Palazzo di Lambeth, Londra, estate 1472.

Questa è la nostra estate, la nostra stagione. Ogni mattina mi sveglio con il sole dorato che si riversa dalla finestra che dà sul fiume e con la calda presenza di Riccardo che dorme come un bambino. Il nostro amoreggiare ha aggrovigliato le lenzuola, il copriletto riccamente ricamato è mezzo sul letto mezzo sul pavimento, il fuoco nel caminetto si è ridotto in cenere, dal momento che mio marito non permette a nessuno di entrare, finché non lo ordiniamo.

Ora comprendo la servile lealtà di Isabella verso Giorgio. Ora capisco l’appassionato legame tra il re e la regina e la morte di crepacuore di Jacquetta. Ero già stata sposata, ma non ero mai stata scossa e toccata e confusa e adorata. Ero stata una moglie ma non un’amante. Con Riccardo divento moglie e amante, consigliera e amica, sua compagna in tutto, camerata in armi, compagna di viaggio. Con Riccardo divento una donna, una moglie.

«Cosa mi dite della dispensa?» domando con fare indolente un mattino, mentre lui mi bacia contando, vuole arrivare a cinquecento baci.

«Mi avete interrotto», si lamenta. «Quale dispensa?»

«Quella del papa per il nostro matrimonio.»

«Ah, quella, sta arrivando. Queste cose possono metterci mesi, lo sapete. L’ho richiesta per iscritto e quando mi risponderanno, ve lo comunicherò. A che punto ero?»

«Trecentodue», rispondo.

Dolcemente, la sua bocca scende sul mio petto. «Trecentotré», mormora.

Trascorriamo ogni notte insieme. Quando deve andare a corte, che è in viaggio nel Kent, parte all’alba con un gruppo di amici, Brackenbury, Lovell, Tyrrell e una decina di altri, e torna al crepuscolo, così che può incontrare il re e tornare a casa da me. Giura che non staremo mai separati, neppure per una notte. Io lo aspetto nella grande camera per gli ospiti del palazzo di Lambeth con la cena pronta e lui entra, impolverato e mangia e parla e beve simultaneamente. Mi racconta che il neonato della regina è morto e che la regina è silenziosa e triste. Si vocifera che Jacquetta, sua madre, sia deceduta quello stesso pomeriggio e che si sia sentito un canto lamentoso risuonare attorno alle torri del castello. Nel raccontarlo si fa il segno della croce, poi ride della sua sciocca superstizione, ma sotto il tavolo io stringo il pugno contro la stregoneria.

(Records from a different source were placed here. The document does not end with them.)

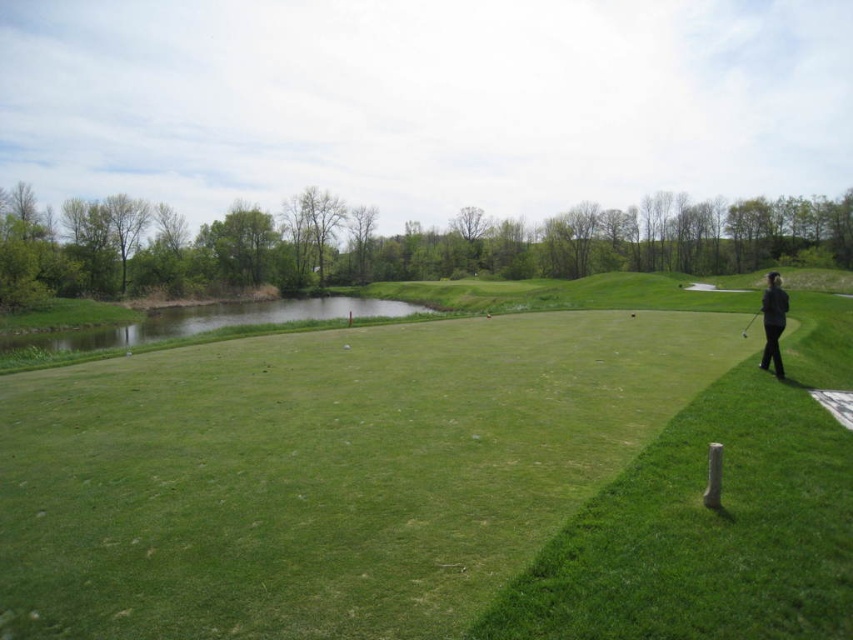 Question: Where is green grassy golf course at center located in relation to black fabric person at right in the image?

Choices:
 (A) above
 (B) below

Answer: (B)

Question: Which point is closer to the camera?

Choices:
 (A) black fabric person at right
 (B) green grassy golf course at center

Answer: (B)

Question: Which of the following is the farthest from the observer?

Choices:
 (A) (36, 352)
 (B) (779, 285)

Answer: (A)

Question: Can you confirm if green grassy pond at left is bigger than black fabric person at right?

Choices:
 (A) yes
 (B) no

Answer: (A)

Question: Considering the real-world distances, which object is closest to the green grassy golf course at center?

Choices:
 (A) black fabric person at right
 (B) metallic silver golf club at right
 (C) green grassy pond at left

Answer: (A)

Question: Is green grassy golf course at center positioned in front of metallic silver golf club at right?

Choices:
 (A) yes
 (B) no

Answer: (A) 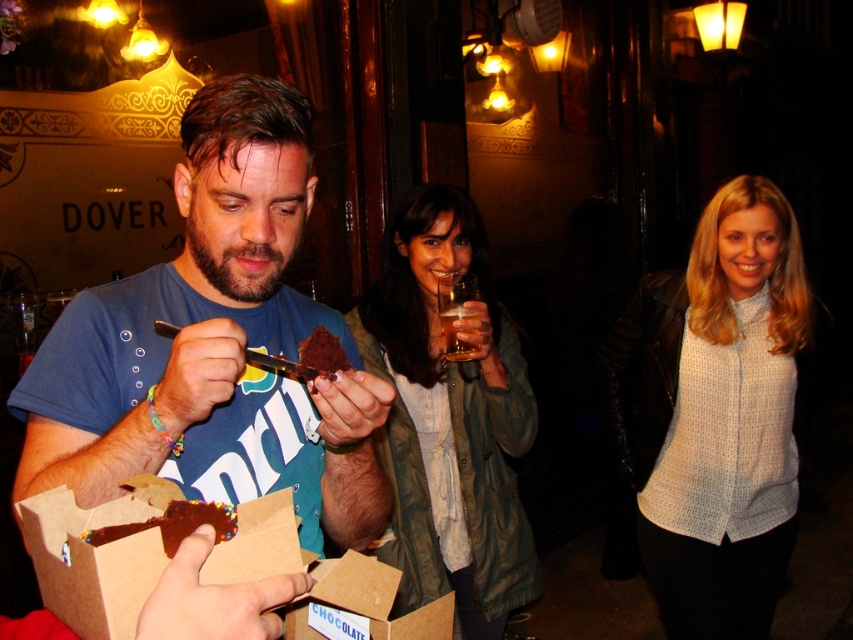 Question: Is brown cardboard box at center smaller than chocolate-coated cookie at center?

Choices:
 (A) no
 (B) yes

«Lady Rivers era una donna notevole», ammette. «Da ragazzo, appena l’avevo conosciuta, l’avevo ritenuta la donna più spaventosa e più bella che avessi mai visto. Ma, divenuti parenti dopo il matrimonio di Elisabetta ed Edoardo, ho finito per amarla e ammirarla. È sempre stata molto affettuosa con i suoi figli e con tutti i figli di casa reale, e fedele a Edoardo; avrebbe fatto qualsiasi cosa per lui.»

«Era diventata mia nemica», sbotto, «ma ricordo che, quando l’avevo vista la prima volta, avevo pensato che era splendida. Come sua figlia, la regina.»

«Ora la regina vi farebbe pena. Si sente abbandonata senza sua madre ed è persa senza il suo bambino.»

«Sì, ma ha altri quattro figli», ribatto con crudeltà. «E uno è maschio.»

«A noi York piace creare una grande famiglia», dice sorridendomi.

«Quindi?»

«Quindi ho pensato che potremmo andare a letto e vedere se riusciamo a creare un piccolo marchese.»

Mi sento avvampare e ammetto il mio desiderio con un sorriso. «Forse», concedo. Lui sa che intendo dire sì.